Mi madre conoció a Aida a destiempo. En realidad, la conoció
unas horas más tarde. Aida estaba de vacaciones. Y mi madre se
asomaba entonces a la vida de su hijo divorciado, el padre divorciado de sus
nietos, los hijos de un padre divorciado. Mil kilómetros y dos mil prejuicios no mejoran
la perspectiva. Todo lo más, ofrecen tres mil razones para la
duda.
“Mamá, quiero que conozcas a alguien…”. Tono nokia… Tono
nokia… “¿Sí? Ah, hola. ¿Ya vienes? Estoy aquí con mi madre”. Silencio…
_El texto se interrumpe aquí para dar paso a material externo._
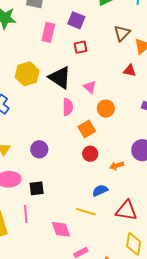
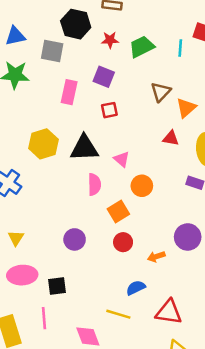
black triangle: (60, 78) -> (84, 148), turned -35
purple circle: (39, 149) -> (75, 239), moved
Antes de que yo pudiera articular palabra tras cortarse la
comunicación, la viuda de Aramburu se precipitó mandíbula abajo en una catarata.
El torbellino arrastraba a mis pequeños hijos, que apenas lograban sacar la
cabeza de las aguas embravecidas para sumergirse después de tanto en cuanto; a
mí mismo, que trataba sin éxito de asirme a los restos del naufragio de un
libro de familia con más de treinta años de antigüedad; y a una pobre chica de
Cádiz que, ajena a aquel cataclismo, había tenido que modificar sus días de
descanso para hacer a última hora una entrevista por teléfono.
“¿Ana María Matute? ¿Que Aida va a venir más tarde porque
tiene que entrevistar a Ana María Matute?”, me preguntó su futura suegra,
blandiendo ya el cayado de Moisés. Mis hijos, Aida y yo mismo estábamos
repentinamente salvados. Y así seguimos. Gracias, Ana María. Y hasta siempre.